Karina Portilla usa lentes y lleva el cabello recogido. Trabaja en la intersección de la Alonso de Angulo y Pedro Vicente Maldonado, en la Villaflora. Heredó el puesto de Patricio Casillas, esposo de su madre. Ahora este se dedica más a vender periódicos y, de vez en cuando, le da algún consejo. Aunque la hora pico es un momento clave para los transportistas, ella se retira a las cinco y media: “Por un lado es peligroso quedarme. Y, por otro, -los choferes- no quieren pagar otra vez. Como es más tiempo del acordado inicialmente, deberían pagar más”.
A varias cuadras de la Alonso de Angulo labora Óliver Pérez, de 26 años. Su trabajo es frenético, ya que se encuentra en la parada exterior al centro comercial El Recreo. Compañía no le falta. Entre los vendedores ambulantes, los usuarios del transporte público y los visitantes del ‘mall’, la zona siempre está animada.
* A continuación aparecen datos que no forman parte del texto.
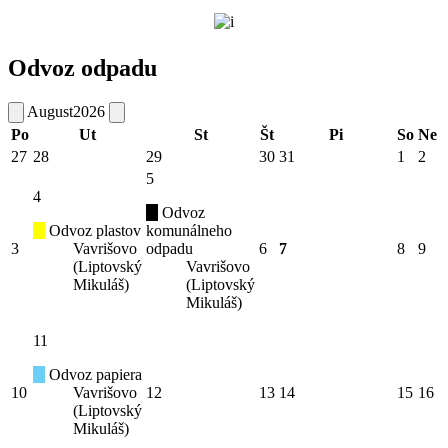
Odvoz odpadu
August
2026
Po
Ut
St
Št
Pi
So
Ne
27
28
29
30
31
1
2
5
4
Odvoz
Odvoz plastov
komunálneho
3
Vavrišovo
odpadu
6
7
8
9
(Liptovský
Vavrišovo
Mikuláš)
(Liptovský
Mikuláš)
11
Odvoz papiera
10
Vavrišovo
12
13
14
15
16
(Liptovský
Mikuláš)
Óliver no solo calcula el paso de los buses. También tiene más o menos calculado su futuro. Ha escuchado que su oficio morirá pronto, pero no le preocupa demasiado porque ya se está preparando para pasarse a los libros. “Todavía no sé qué voy a estudiar, pero cuando acabe el colegio quiero ir a educación superior”, atestigua.
Mientras tanto, y como todos los ‘sapos’ profesionales, es capaz de atender a EXTRA sin quitar el ojo de la calle, por donde pasan la Planeta, la Metro, la Siete de Mayo, la Joya, la Vencedores. Son muchas unidades, sí, pero “no todos los conductores pagan”. De hecho, cada vez le pagan “menos”.